Once I moved to Iowa, I worked to help pass similar state legislation called the Senior Financial Exploitation Law.

These laws, as you know, are very similar to NASAA’s model act. I am heartened by how much progress we’ve made in getting similar laws passed. We are currently up to at least 34 states that have adopted similar laws. I look forward to continuing to work with regulators, advocates, and industry on this important issue.

I also think its time we take a fresh look at how certain products are being sold to older investors. We once referred to these programs as “free lunch” or “free dinner” seminars and I am concerned that some of the practices we saw in the past associated with these events are returning especially as we continue to return to many of the in-person events that stopped in the midst of COVID.

Past President Lubin:  

Andrew, it’ll be a busy year for you and, I don’t need to tell you this, collaboration is essential, not only with fellow regulators but also with other external stakeholders.

President Hartnett:

Yes, NASAA members have a long history of working together to tackle complex issues and I look forward to continuing that tradition.

I also look forward to building on the collaborative relationships we have with the SEC and FINRA given our common interests. None of us has all the resources we want or need and leveraging our respective strengths is good for investors and makes us better stewards of the resources we do have.

I also look forward to keeping the channels of communication open with members of the industry.

Past President Lubin:  

I would like to wrap up our discussion with a topic focused more on you. The role of NASAA President is a significant commitment. What is it about NASAA that has motivated you to assume this important office?

President Hartnett:

Through NASAA, I’ve had the good fortune to build on the work underway in our various offices and participate in interesting and wide-ranging projects. And as anyone involved with NASAA will tell you, it’s a great way to meet and network with some of the brightest and most talented people you’ll encounter.

I know I’ve said this a couple of times already, but it very much goes back to the fact that our work has a direct and positive impact on main street investors and the pocketbook issues that are so important to them.

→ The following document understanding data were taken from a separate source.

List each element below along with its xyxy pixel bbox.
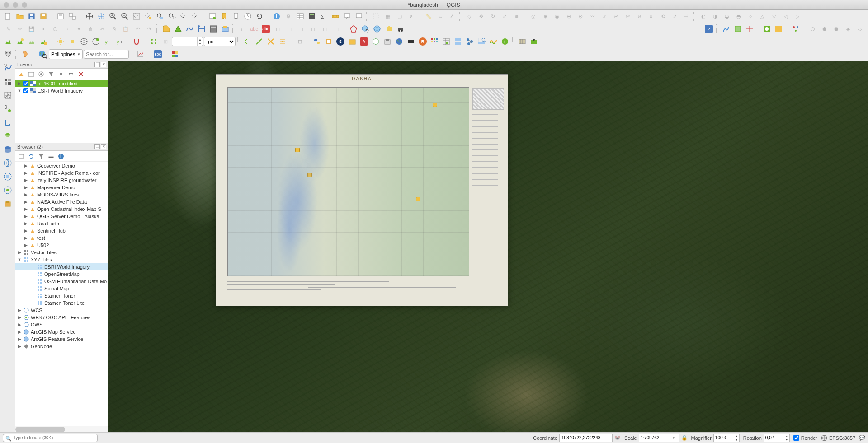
search-input[interactable]	[84, 50, 129, 59]
zoom-full-button[interactable]	[131, 11, 142, 22]
globe-tool-1[interactable]	[79, 36, 90, 47]
messages-icon[interactable]: 💬	[859, 435, 865, 441]
lock-scale-icon[interactable]: 🔒	[681, 435, 688, 441]
sun-icon-1[interactable]	[55, 36, 66, 47]
locator-input[interactable]	[3, 434, 98, 442]
postgis-icon[interactable]	[1, 144, 14, 155]
geopackage-icon[interactable]	[1, 198, 14, 210]
topo-tool-2[interactable]	[254, 36, 264, 47]
zoom-native-button[interactable]: 1:1	[166, 11, 177, 22]
layer-item[interactable]: ▼ ESRI World Imagery	[15, 87, 108, 94]
topo-tool-4[interactable]	[277, 36, 288, 47]
browser-item[interactable]: ▶OWS	[15, 321, 108, 328]
browser-item[interactable]: ▶WFS / OGC API - Features	[15, 314, 108, 321]
region-dropdown[interactable]: Philippines ▼	[49, 49, 83, 59]
refresh-button[interactable]	[254, 11, 265, 22]
save-project-button[interactable]	[26, 11, 37, 22]
zoom-in-button[interactable]	[108, 11, 118, 22]
expand-icon[interactable]: ▶	[24, 228, 28, 233]
browser-item[interactable]: ▶ArcGIS Map Service	[15, 328, 108, 336]
car-icon[interactable]	[395, 23, 406, 34]
refresh-icon[interactable]	[27, 152, 35, 160]
print-layout-button[interactable]	[55, 11, 66, 22]
browser-item[interactable]: ▶QGIS Server Demo - Alaska	[15, 213, 108, 220]
new-project-button[interactable]	[3, 11, 14, 22]
statistics-button[interactable]: Σ	[318, 11, 329, 22]
puzzle-icon[interactable]	[383, 23, 394, 34]
open-project-button[interactable]	[14, 11, 25, 22]
delimited-text-icon[interactable]: 9,	[1, 103, 14, 115]
chart-icon[interactable]	[135, 49, 146, 60]
edc-button[interactable]: EDC	[152, 49, 163, 60]
browser-item[interactable]: Stamen Toner Lite	[15, 299, 108, 307]
spin-down-icon[interactable]: ▼	[198, 42, 203, 46]
plugin-row3-3[interactable]	[347, 36, 358, 47]
plugin-btn-2[interactable]	[732, 23, 743, 34]
expand-icon[interactable]: ▶	[17, 322, 22, 327]
plugin-btn-5[interactable]	[773, 23, 784, 34]
plugin-btn-6[interactable]	[790, 23, 801, 34]
spin-down-icon[interactable]: ▼	[734, 438, 739, 442]
expand-icon[interactable]: ▶	[24, 185, 28, 190]
browser-item[interactable]: ESRI World Imagery	[15, 263, 108, 270]
browser-item[interactable]: ▶NASA Active Fire Data	[15, 198, 108, 205]
crs-group[interactable]: EPSG:3857	[821, 435, 855, 441]
plugin-row3-4[interactable]: A	[359, 36, 369, 47]
plugin-row3-5[interactable]	[370, 36, 381, 47]
expand-icon[interactable]: ▶	[17, 337, 22, 341]
layer-item-selected[interactable]: ▶ nf-46-01_modified	[15, 80, 108, 87]
browser-item[interactable]: ▶GeoNode	[15, 343, 108, 350]
expand-icon[interactable]: ▶	[24, 214, 28, 219]
layer-styling-icon[interactable]	[17, 70, 25, 78]
maptips-button[interactable]	[342, 11, 353, 22]
palette-icon[interactable]	[170, 49, 180, 60]
shape-digitize-6[interactable]	[220, 23, 231, 34]
open-attribute-table-button[interactable]	[295, 11, 306, 22]
browser-item[interactable]: ▶Geoserver Demo	[15, 162, 108, 169]
horizontal-scrollbar[interactable]	[15, 426, 108, 432]
browser-item[interactable]: ▶MODIS-VIIRS fires	[15, 191, 108, 198]
expand-icon[interactable]: ▶	[17, 330, 22, 334]
zoom-to-layer-button[interactable]	[155, 11, 165, 22]
plugin-row3-9[interactable]: R	[417, 36, 428, 47]
help-button[interactable]: ?	[703, 23, 714, 34]
add-icon[interactable]	[17, 152, 25, 160]
scrollbar-thumb[interactable]	[15, 427, 65, 432]
profile-tool-3[interactable]	[26, 36, 37, 47]
zoom-last-button[interactable]	[178, 11, 189, 22]
measure-button[interactable]	[330, 11, 341, 22]
snap-button[interactable]	[131, 36, 142, 47]
ear-icon[interactable]	[20, 49, 31, 60]
globe-search-icon[interactable]	[360, 23, 371, 34]
gamma-tool-1[interactable]: γ	[102, 36, 113, 47]
browser-item[interactable]: ▶Sentinel Hub	[15, 227, 108, 234]
browser-item[interactable]: ▶test	[15, 234, 108, 242]
gamma-tool-2[interactable]: γ+	[114, 36, 125, 47]
rotation-input[interactable]	[764, 434, 784, 442]
globe-tool-2[interactable]	[90, 36, 101, 47]
expand-icon[interactable]: ▶	[24, 236, 28, 240]
render-checkbox[interactable]	[793, 435, 799, 441]
raster-layer-icon[interactable]	[1, 76, 14, 88]
zoom-out-button[interactable]	[119, 11, 130, 22]
shape-digitize-5[interactable]	[208, 23, 219, 34]
plugin-row3-10[interactable]	[429, 36, 440, 47]
plugin-btn-3[interactable]	[744, 23, 755, 34]
mesh-layer-icon[interactable]	[1, 89, 14, 101]
map-canvas[interactable]: DAKHA	[108, 61, 868, 432]
locator-search[interactable]: 🔍	[3, 434, 98, 442]
expand-icon[interactable]: ▶	[24, 192, 28, 197]
topo-tool-1[interactable]	[242, 36, 253, 47]
browser-item[interactable]: ▶Italy INSPIRE groundwater	[15, 177, 108, 184]
rotation-spin[interactable]: ▲▼	[764, 434, 790, 442]
field-calculator-button[interactable]	[307, 11, 317, 22]
plugin-row3-13[interactable]	[464, 36, 475, 47]
magnifier-spin[interactable]: ▲▼	[713, 434, 740, 442]
plugin-row3-1[interactable]	[323, 36, 334, 47]
plugin-row3-14[interactable]: PCA	[476, 36, 487, 47]
expand-icon[interactable]: ▶	[24, 163, 28, 168]
plugin-row3-17[interactable]	[517, 36, 528, 47]
coordinate-input[interactable]	[559, 434, 613, 442]
identify-button[interactable]: i	[271, 11, 282, 22]
plugin-row3-18[interactable]	[528, 36, 539, 47]
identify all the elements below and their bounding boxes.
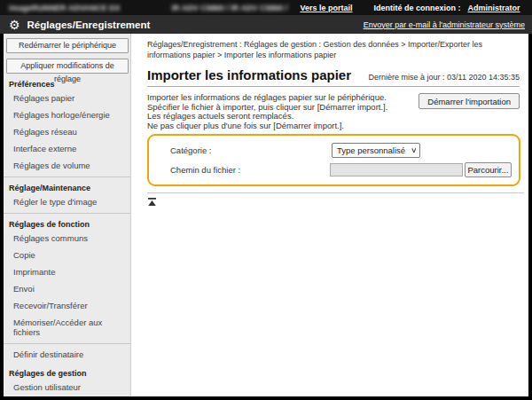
sidebar-item-gestion-peripherique[interactable]: Gestion du périphérique bbox=[4, 396, 130, 396]
apply-setting-changes-button[interactable]: Appliquer modifications de réglage bbox=[6, 59, 129, 74]
sidebar-item-reglages-reseau[interactable]: Réglages réseau bbox=[4, 123, 130, 140]
main-content: Réglages/Enregistrement : Réglages de ge… bbox=[132, 34, 528, 396]
description-line: Importer les informations de réglages pa… bbox=[147, 93, 387, 103]
last-update-timestamp: Dernière mise à jour : 03/11 2020 14:35:… bbox=[369, 73, 520, 82]
settings-sidebar: Redémarrer le périphérique Appliquer mod… bbox=[4, 34, 131, 396]
top-status-bar: imageRUNNER ADVANCE DX iR ADV C5860 / iR… bbox=[0, 0, 532, 15]
sidebar-section-reglages-fonction: Réglages de fonction bbox=[9, 220, 130, 230]
model-info-redacted: iR ADV C5860 / iR ADV C5860 / bbox=[172, 4, 288, 12]
page-body: Redémarrer le périphérique Appliquer mod… bbox=[4, 34, 528, 396]
file-path-label: Chemin du fichier : bbox=[170, 165, 330, 175]
sidebar-section-reglages-gestion: Réglages de gestion bbox=[9, 369, 130, 379]
description-text: Importer les informations de réglages pa… bbox=[147, 93, 387, 130]
breadcrumb: Réglages/Enregistrement : Réglages de ge… bbox=[147, 39, 520, 60]
sidebar-item-copie[interactable]: Copie bbox=[4, 247, 130, 263]
sidebar-item-gestion-utilisateur[interactable]: Gestion utilisateur bbox=[4, 379, 130, 396]
start-import-button[interactable]: Démarrer l'importation bbox=[419, 93, 520, 109]
page-section-title: Réglages/Enregistrement bbox=[27, 20, 151, 30]
page-title: Importer les informations papier bbox=[147, 67, 351, 82]
sidebar-item-regler-type-image[interactable]: Régler le type d'image bbox=[4, 193, 130, 210]
import-form-highlight-box: Catégorie : Type personnalisé ∨ Chemin d… bbox=[147, 134, 520, 186]
sidebar-section-reglage-maintenance: Réglage/Maintenance bbox=[9, 184, 130, 193]
sidebar-item-reglages-communs[interactable]: Réglages communs bbox=[4, 230, 130, 247]
file-path-row: Chemin du fichier : Parcourir... bbox=[170, 160, 512, 179]
description-line: Ne pas cliquer plus d'une fois sur [Déma… bbox=[147, 122, 387, 131]
sidebar-item-definir-destinataire[interactable]: Définir destinataire bbox=[4, 346, 130, 363]
sidebar-divider bbox=[4, 213, 130, 214]
sidebar-item-reglages-papier[interactable]: Réglages papier bbox=[4, 90, 130, 106]
file-path-input[interactable] bbox=[330, 163, 463, 176]
back-to-top-icon[interactable] bbox=[147, 198, 157, 206]
settings-header-bar: ⚙ Réglages/Enregistrement Envoyer par e-… bbox=[0, 15, 532, 34]
description-row: Importer les informations de réglages pa… bbox=[147, 93, 520, 130]
sidebar-divider bbox=[4, 343, 130, 344]
gear-icon: ⚙ bbox=[9, 19, 20, 31]
sidebar-item-interface-externe[interactable]: Interface externe bbox=[4, 140, 130, 157]
chevron-down-icon: ∨ bbox=[411, 146, 418, 154]
sidebar-item-recevoir-transferer[interactable]: Recevoir/Transférer bbox=[4, 297, 130, 314]
portal-link[interactable]: Vers le portail bbox=[300, 4, 352, 12]
device-name-redacted: imageRUNNER ADVANCE DX bbox=[9, 4, 121, 12]
category-selected-value: Type personnalisé bbox=[337, 145, 405, 155]
sidebar-item-imprimante[interactable]: Imprimante bbox=[4, 263, 130, 280]
login-user-link[interactable]: Administrator bbox=[467, 4, 520, 12]
title-row: Importer les informations papier Dernièr… bbox=[147, 67, 520, 87]
description-line: Les réglages actuels seront remplacés. bbox=[147, 112, 387, 122]
sidebar-item-reglages-horloge-energie[interactable]: Réglages horloge/énergie bbox=[4, 106, 130, 123]
content-divider bbox=[147, 192, 524, 193]
sidebar-item-reglages-de-volume[interactable]: Réglages de volume bbox=[4, 157, 130, 174]
sidebar-item-memoriser-acceder-fichiers[interactable]: Mémoriser/Accéder aux fichiers bbox=[4, 314, 130, 341]
category-row: Catégorie : Type personnalisé ∨ bbox=[170, 140, 512, 160]
sidebar-item-envoi[interactable]: Envoi bbox=[4, 280, 130, 297]
category-select[interactable]: Type personnalisé ∨ bbox=[332, 143, 420, 158]
login-identity-label: Identité de connexion : bbox=[373, 4, 460, 12]
sidebar-divider bbox=[4, 176, 130, 177]
browse-button[interactable]: Parcourir... bbox=[465, 162, 512, 177]
mail-admin-link[interactable]: Envoyer par e-mail à l'administrateur sy… bbox=[364, 20, 525, 29]
remote-ui-window: imageRUNNER ADVANCE DX iR ADV C5860 / iR… bbox=[0, 0, 532, 400]
category-label: Catégorie : bbox=[170, 145, 332, 155]
restart-device-button[interactable]: Redémarrer le périphérique bbox=[6, 38, 129, 53]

We understand what’s important to investors and entrepreneurs alike because we literally talk to them every day. We want investors to be treated fairly and we want entrepreneurs to build successful businesses. The great thing about the work we do is that we can see the results in our own communities.

Not long after joining NASAA, Patty Struck encouraged me to get involved. I see a lot of people here shaking their heads because the same thing happened to them. Patty was and is an inspiration to many of us and I can say the same for Lynne Egan. Both were true champions for investors and embodied everything that is great about NASAA.

Past President Lubin:  

I can also speak from experience that a great support network and team back home are important.

President Hartnett:

I’m really fortunate in that regard and that my boss, Iowa Insurance Commissioner Doug Ommen, understands and supports the commitment necessary to take on the role of NASAA President. I appreciate his confidence and support.

Thank you, Melanie, for this conversation and your leadership this past year.

Past President Lubin:  

Thank you, President Hartnett. I know you will have a great year ahead.